この出来事は、幼い彼の心にひとつの種を残した。全ての真実を知りたい――その想いが、静かに芽吹いていった
この災変で命を落とした人々のために、公正さを見つけなければならない
はぁ……はぁ……
少年は風の向きを頼りに、枯れた林を走り続けた。小石で足の裏が裂け、血が点々と続く道を描く。それは記憶に染みつく軌跡となった
振り返ることが許されないのであれば、生き残った者として誰よりも遠くへ走るしかなかった
これが、8歳の少年がたどり始めた終わりなき旅路の始まりだった
――!!
暗く湿った悪夢から、バンジは突然目を覚ました。頭上では、相変わらず太陽が容赦なく照りつけている
バンジは眩しさに目を細め、睫毛の影で太陽を遮りながら、記憶を意識の奥底にそっと押し戻した
今……何時かな
そう呟きながら、バンジは懐中時計を開く。
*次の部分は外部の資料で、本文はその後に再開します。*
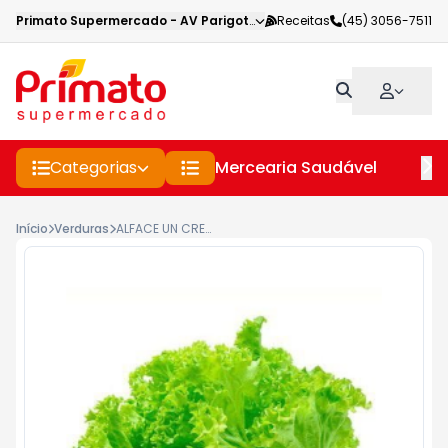
Primato Supermercado
-
AV Parigot de Souza
Receitas
,
Toledo
(45) 3056-7511
-
PR
Categorias
Mercearia Saudável
Pe
Início
Verduras
ALFACE UN CRESPA B&S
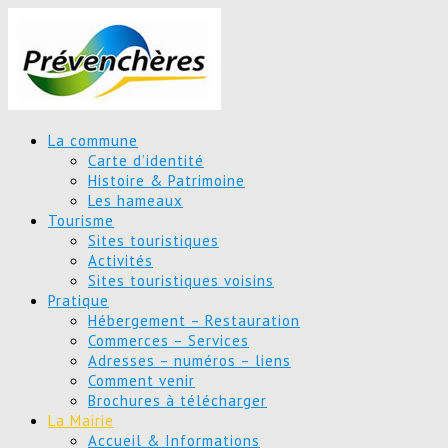
La commune
Carte d’identité
Histoire & Patrimoine
Les hameaux
Tourisme
Sites touristiques
Activités
Sites touristiques voisins
Pratique
Hébergement – Restauration
Commerces – Services
Adresses – numéros – liens
Comment venir
Brochures à télécharger
La Mairie
Accueil & Informations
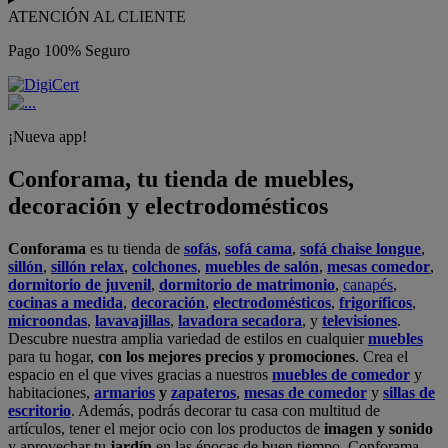
ATENCIÓN AL CLIENTE
Pago 100% Seguro
¡Nueva app!
Conforama, tu tienda de muebles,
decoración y electrodomésticos
Conforama
es tu tienda de
sofás
,
sofá cama
,
sofá chaise longue
,
sillón
,
sillón relax
,
colchones
,
muebles de salón
,
mesas comedor
,
dormitorio de juvenil
,
dormitorio de matrimonio
,
canapés
,
cocinas a medida
,
decoración
,
electrodomésticos
,
frigoríficos
,
microondas
,
lavavajillas
,
lavadora secadora
, y
televisiones
.
Descubre nuestra amplia variedad de estilos en cualquier
muebles
para tu hogar,
con los mejores precios y promociones
. Crea el
espacio en el que vives gracias a nuestros
muebles de comedor
y
habitaciones,
armarios
y
zapateros
,
mesas de comedor
y
sillas de
escritorio
. Además, podrás decorar tu casa con multitud de
artículos, tener el mejor ocio con los productos de
imagen y sonido
y aprovechar tu
jardín
en las épocas de buen tiempo. Conforama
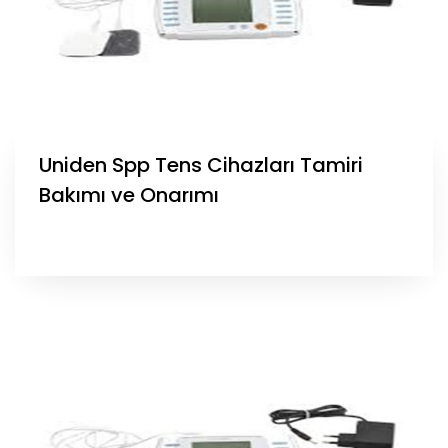
Uniden Spp Tens Cihazları Tamiri
Bakımı ve Onarımı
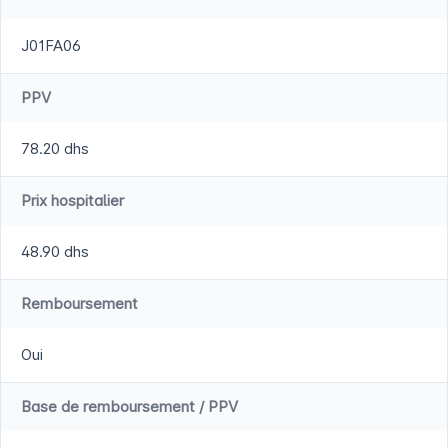
J01FA06
PPV
78.20 dhs
Prix hospitalier
48.90 dhs
Remboursement
Oui
Base de remboursement / PPV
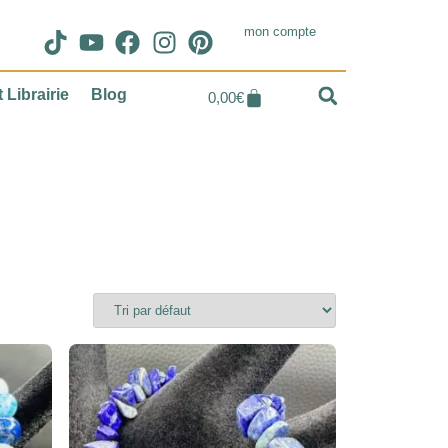
mon compte
 Librairie
Blog
0,00
€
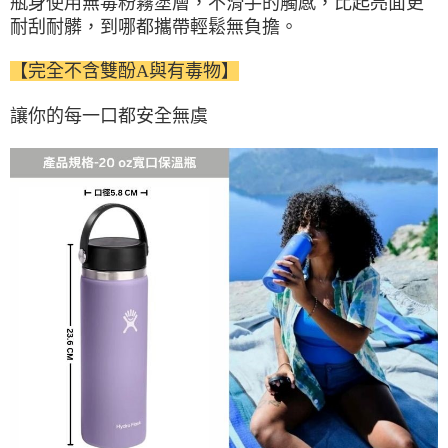
瓶身使用無毒粉霧塗層，不滑手的觸感，
比起亮面更
耐刮耐髒，
到哪都攜帶輕鬆無負擔。
【完全不含雙酚A與有毒物】
讓你的每一口都安全無虞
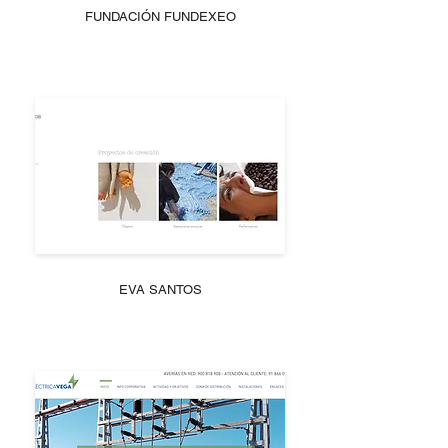
FUNDACIÓN FUNDEXEO
EVA SANTOS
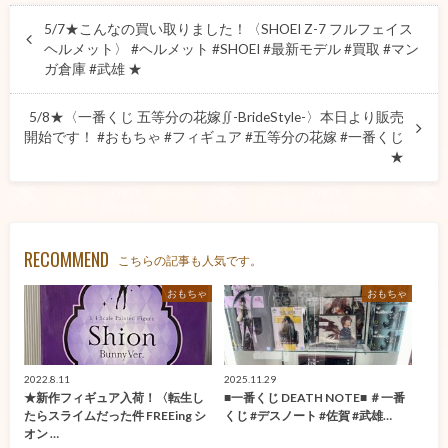
5/7★こんなの買い取りました！〈SHOEI Z-7 フルフェイス
ヘルメット〉 #ヘルメット #SHOEI #最新モデル #買取 #マン
ガ倉庫 #武雄 ★
5/8★〈一番くじ 五等分の花嫁∬-BrideStyle-〉本日より販売
開始です！ #おもちゃ #フィギュア #五等分の花嫁 #一番くじ
★
RECOMMEND
こちらの記事も人気です。
おもちゃ
おもちゃ
2022.8.11
2025.11.29
★新作フィギュア入荷！〈転生し
■一番くじ DEATH NOTE■ ＃一番
たらスライムだった件 FREEing シ
くじ #デスノート #佐賀 #武雄…
オン …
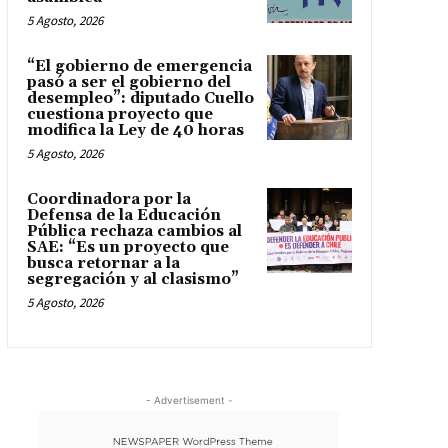
5 Agosto, 2026
“El gobierno de emergencia
pasó a ser el gobierno del
desempleo”: diputado Cuello
cuestiona proyecto que
modifica la Ley de 40 horas
5 Agosto, 2026
Coordinadora por la
Defensa de la Educación
Pública rechaza cambios al
SAE: “Es un proyecto que
busca retornar a la
segregación y al clasismo”
5 Agosto, 2026
- Advertisement -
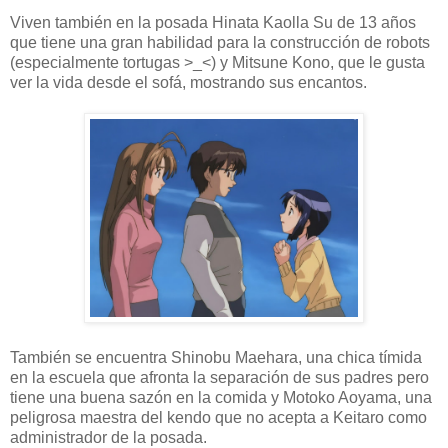
Viven también en la posada Hinata Kaolla Su de 13 años
que tiene una gran habilidad para la construcción de robots
(especialmente tortugas >_<) y Mitsune Kono, que le gusta
ver la vida desde el sofá, mostrando sus encantos.
También se encuentra Shinobu Maehara, una chica tímida
en la escuela que afronta la separación de sus padres pero
tiene una buena sazón en la comida y Motoko Aoyama, una
peligrosa maestra del kendo que no acepta a Keitaro como
administrador de la posada.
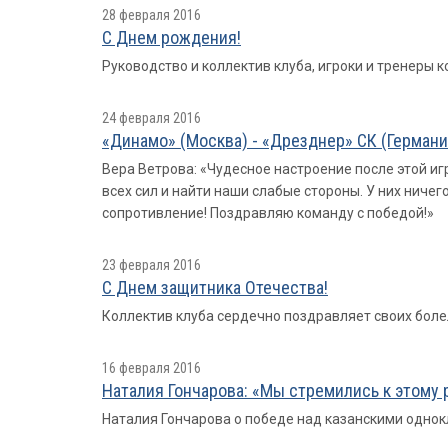
28 февраля 2016
С Днем рождения!
Руководство и коллектив клуба, игроки и тренеры
24 февраля 2016
«Динамо» (Москва) - «Дрезднер» СК (Германия)
Вера Ветрова: «Чудесное настроение после этой иг
всех сил и найти наши слабые стороны. У них ничег
сопротивление! Поздравляю команду с победой!»
23 февраля 2016
С Днем защитника Отечества!
Коллектив клуба сердечно поздравляет своих боле
16 февраля 2016
Наталия Гончарова: «Мы стремились к этому 
Наталия Гончарова о победе над казанскими однок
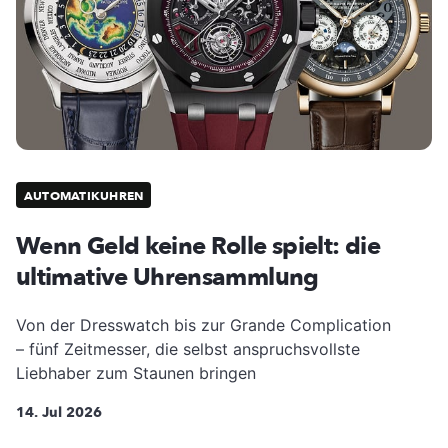
AUTOMATIKUHREN
Wenn Geld keine Rolle spielt: die
ultimative Uhrensammlung
Von der Dresswatch bis zur Grande Complication
– fünf Zeitmesser, die selbst anspruchsvollste
Liebhaber zum Staunen bringen
14. Jul 2026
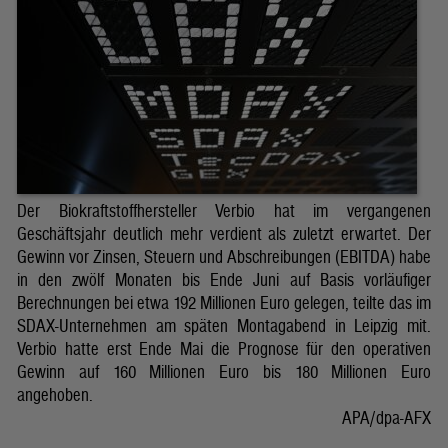
Der Biokraftstoffhersteller Verbio hat im vergangenen
Geschäftsjahr deutlich mehr verdient als zuletzt erwartet. Der
Gewinn vor Zinsen, Steuern und Abschreibungen (EBITDA) habe
in den zwölf Monaten bis Ende Juni auf Basis vorläufiger
Berechnungen bei etwa 192 Millionen Euro gelegen, teilte das im
SDAX-Unternehmen am späten Montagabend in Leipzig mit.
Verbio hatte erst Ende Mai die Prognose für den operativen
Gewinn auf 160 Millionen Euro bis 180 Millionen Euro
angehoben.
APA/dpa-AFX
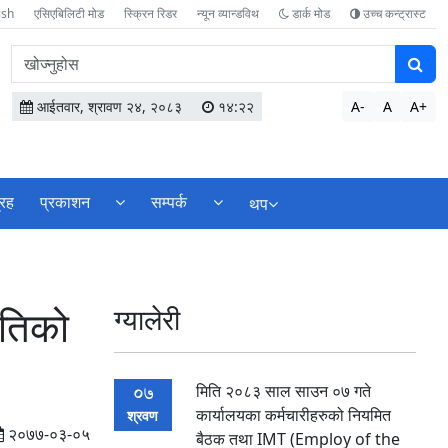
ish
एसिएबिलिटी मोड
स्क्रिन रिडर
न्यून व्यान्डविथ
डार्क मोड
उच्च कन्ट्रास्ट
वेबसाइटमा
सामग्री
खोज्नुहोस
आईतवार, श्रावण २४, २०८३
१४:२२
A-
A
A+
्रह
प्रकाशन
सम्पर्क
थप
ितिको
ग्यालेरी
मिति २०८३ साल साउन ०७ गते
07
कार्यालयका कर्मचारीहरुको नियमित
श्रवण
२०७७-०३-०५
बैठक तथा IMT (Employ of the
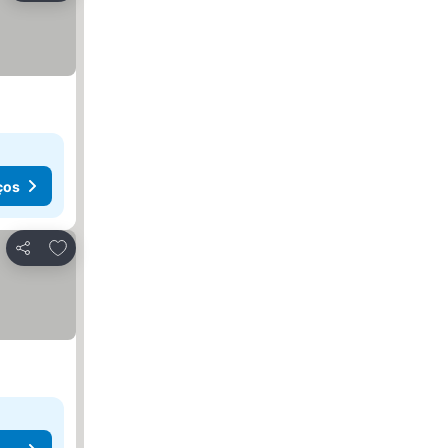
ços
Adicionar aos favoritos
Partilhar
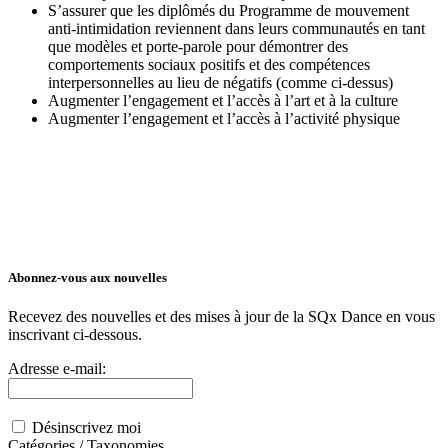
S’assurer que les diplômés du Programme de mouvement
anti-intimidation reviennent dans leurs communautés en tant
que modèles et porte-parole pour démontrer des
comportements sociaux positifs et des compétences
interpersonnelles au lieu de négatifs (comme ci-dessus)
Augmenter l’engagement et l’accès à l’art et à la culture
Augmenter l’engagement et l’accès à l’activité physique
Abonnez-vous aux nouvelles
Recevez des nouvelles et des mises à jour de la SQx Dance en vous
inscrivant ci-dessous.
Adresse e-mail:
Désinscrivez moi
Catégories / Taxonomies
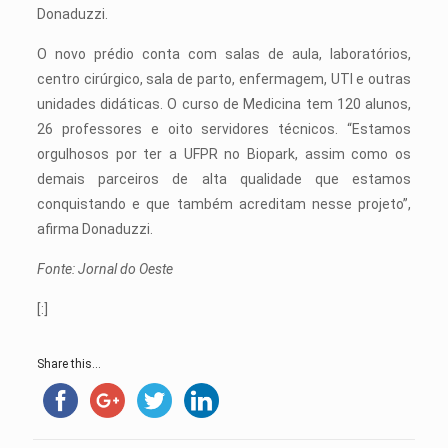
Donaduzzi.
O novo prédio conta com salas de aula, laboratórios,
centro cirúrgico, sala de parto, enfermagem, UTI e outras
unidades didáticas. O curso de Medicina tem 120 alunos,
26 professores e oito servidores técnicos. “Estamos
orgulhosos por ter a UFPR no Biopark, assim como os
demais parceiros de alta qualidade que estamos
conquistando e que também acreditam nesse projeto”,
afirma Donaduzzi.
Fonte: Jornal do Oeste
[:]
Share this...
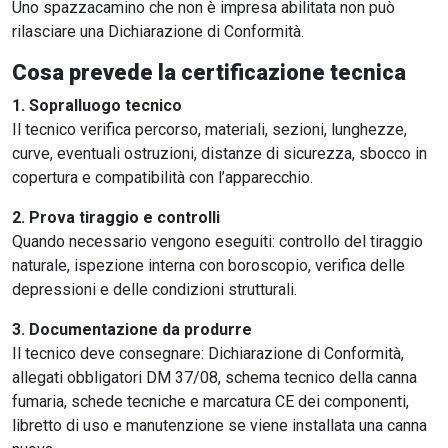
Uno spazzacamino che non è impresa abilitata non può
rilasciare una Dichiarazione di Conformità.
Cosa prevede la certificazione tecnica
1. Sopralluogo tecnico
Il tecnico verifica percorso, materiali, sezioni, lunghezze,
curve, eventuali ostruzioni, distanze di sicurezza, sbocco in
copertura e compatibilità con l’apparecchio.
2. Prova tiraggio e controlli
Quando necessario vengono eseguiti: controllo del tiraggio
naturale, ispezione interna con boroscopio, verifica delle
depressioni e delle condizioni strutturali.
3. Documentazione da produrre
Il tecnico deve consegnare: Dichiarazione di Conformità,
allegati obbligatori DM 37/08, schema tecnico della canna
fumaria, schede tecniche e marcatura CE dei componenti,
libretto di uso e manutenzione se viene installata una canna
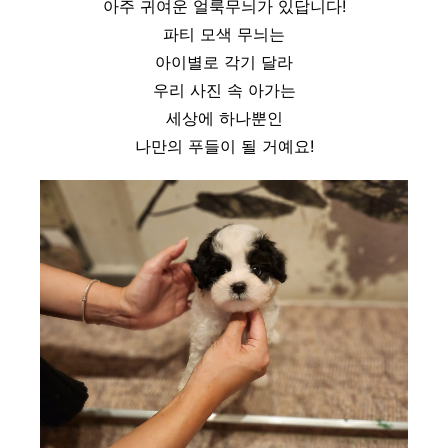
아주 귀여운 얼룩무늬가 있답니다!
파티 모색 무늬는
아이별로 각기 달라
우리 사진 속 아가는
세상에 하나뿐인
나만의 푸들이 될 거예요!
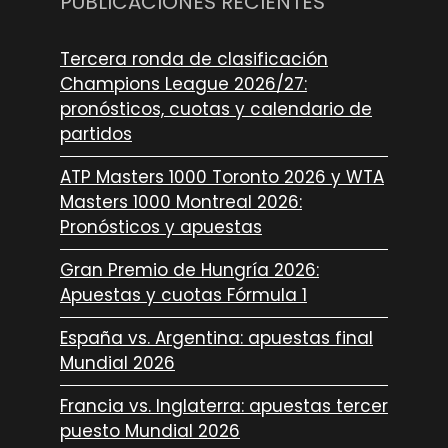
PUBLICACIONES RECIENTES
Tercera ronda de clasificación
Champions League 2026/27:
pronósticos, cuotas y calendario de
partidos
ATP Masters 1000 Toronto 2026 y WTA
Masters 1000 Montreal 2026:
Pronósticos y apuestas
Gran Premio de Hungría 2026:
Apuestas y cuotas Fórmula 1
España vs. Argentina: apuestas final
Mundial 2026
Francia vs. Inglaterra: apuestas tercer
puesto Mundial 2026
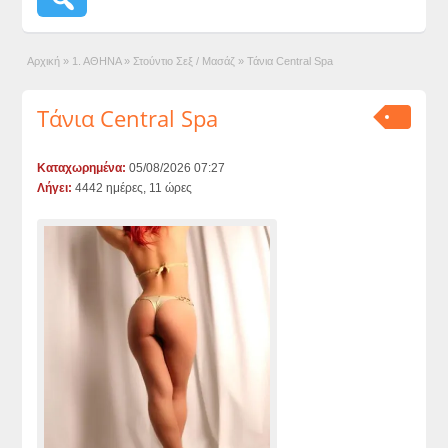
Αρχική
»
1. ΑΘΗΝΑ
»
Στούντιο Σεξ / Μασάζ
»
Τάνια Central Spa
Τάνια Central Spa
Καταχωρημένα:
05/08/2026 07:27
Λήγει:
4442 ημέρες, 11 ώρες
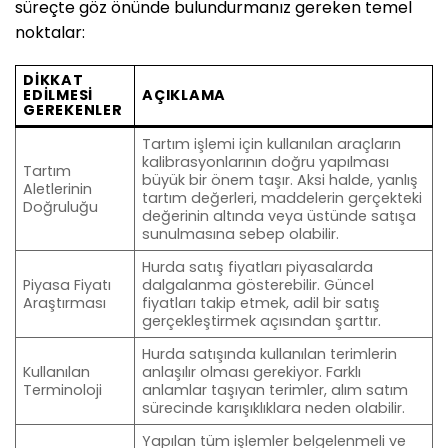
süreçte göz önünde bulundurmanız gereken temel
noktalar:
DIKKAT
EDILMESI
AÇIKLAMA
GEREKENLER
Tartım işlemi için kullanılan araçların
kalibrasyonlarının doğru yapılması
Tartım
büyük bir önem taşır. Aksi halde, yanlış
Aletlerinin
tartım değerleri, maddelerin gerçekteki
Doğruluğu
değerinin altında veya üstünde satışa
sunulmasına sebep olabilir.
Hurda satış fiyatları piyasalarda
Piyasa Fiyatı
dalgalanma gösterebilir. Güncel
Araştırması
fiyatları takip etmek, adil bir satış
gerçekleştirmek açısından şarttır.
Hurda satışında kullanılan terimlerin
Kullanılan
anlaşılır olması gerekiyor. Farklı
Terminoloji
anlamlar taşıyan terimler, alım satım
sürecinde karışıklıklara neden olabilir.
Yapılan tüm işlemler belgelenmeli ve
針はちょうどいい時刻を指していた
今出発すれば、恐らく3時間ほどで次の中継地に着くだろう
バンジは気怠げに空を仰ぎ、大きくあくびをした。そして、野営地の荷物をひとつひとつ背負い直す
それからリボルバーのシリンダーを引き出し、指先でくるっと回転させて元の位置へ戻した。カチリという滑らかな音を残して、それは銃身とぴたりと噛み合う
武器も問題なし
バンジはリボルバーをホルスターに戻し、獣除けの焚き火にそっと土をかけて消した。そして薬草の匂いが染みついた鳥のマスクをつけて、再び歩き出した
「吸血イナゴの災変」から10年以上経った今でも、バンジはなお孤独な旅を続けていた
彼は、かつて小さな足で残した血の跡をなぞるように成長した。今はオイルを染み込ませた皮のコートを纏い、縫合と治療の道具を揃え、霧の中を進む灯りを携え……
そして、顔には薬草を詰めた鳥のマスクをつけている
かくして、黙して語らぬ「疫病の医師」ができあがった
彼は冷静かつ手際よく手術用のメスを扱った。しかし時には、命の灯火が消えるのをただ見守るしかない瞬間もあった
それでもこの医師は、ひとつでも多くの命を救うため、歩みを止めることはなかった――
おい、聞いたか?隣村の子が何人か、またあの古城に連れていかれたらしいぞ
その日、道を歩いていた疫病の医師は、ある会話を耳にした
聞いたわよ、森の部族でしょう?生贄にするために子供を攫ってるとか!
天使たちは、なぜあんな連中を野放しにしているのかしら。真面目に生きている私たちを苦しめるなんて、おかしな話じゃない?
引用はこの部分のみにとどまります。